Light and Colour

5.3. Light and Colour#

Light and colour sensors are used to detect and measure properties of electromagnetic radiation in the visible spectrum and beyond. These devices provide critical input for systems that need to respond to brightness, contrast, colour, or light intensity.

5.3.1. Photoresistors#

Photoresistors, also known as LDRs (Light Dependent Resistors), are among the simplest light sensors. Their electrical resistance decreases when exposed to higher light intensity. By measuring this change in resistance, circuits can infer the ambient light level. Photoresistors are inexpensive, easy to use, and often found in devices like nightlights, automatic garden lamps, and simple light-following robots.

While they are low-cost and reliable for general illumination detection, photoresistors have limitations: they are relatively slow to respond to rapid changes in light and are not suitable for precise or high-speed optical measurements.

5.3.2. Photodiodes#

Photodiodes are semiconductor devices designed to generate an electrical current when exposed to light. They operate by converting photons into electron–hole pairs, producing a current that is directly proportional to the intensity of the incoming light.

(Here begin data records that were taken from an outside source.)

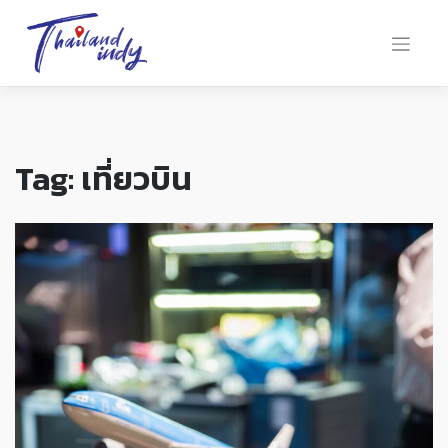
Tag:
เที่ยวบิน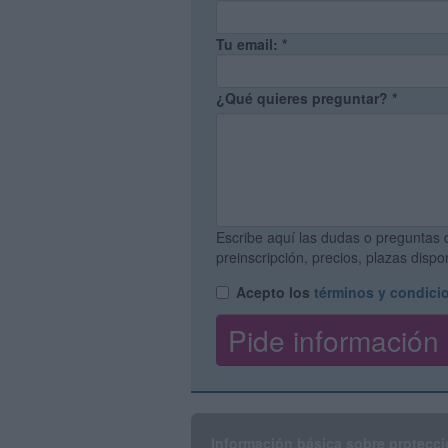
Tu email:
*
¿Qué quieres preguntar?
*
Escribe aquí las dudas o preguntas 
preinscripción, precios, plazas disp
Acepto los
términos y condici
Información básica sobre protecci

Because photodiodes respond extremely quickly, on the order of nanoseconds to microseconds, they are widely used in high-speed and precision applications such as optical communication, barcode scanners, safety light curtains, and pulse detection in scientific instruments. Their linear response makes them well suited for quantitative measurements where accuracy matters more than raw sensitivity. However, photodiodes typically produce small currents (in the microampere range), which means they often need to be paired with an amplifier circuit to produce usable signals.

5.3.3. Phototransistors#

Phototransistors are semiconductor devices that act like standard transistors but with light as the input instead of electrical current at the base. When photons strike the sensor, they generate electron–hole pairs that allow current to flow, effectively amplifying the light signal.

Compared to photoresistors, phototransistors offer faster response times and higher sensitivity, making them useful for applications such as optical encoders, IR communication, line-following robots, and light barriers in automation systems. Because they actively amplify the light signal, phototransistors can detect lower light levels and respond more accurately to quick changes.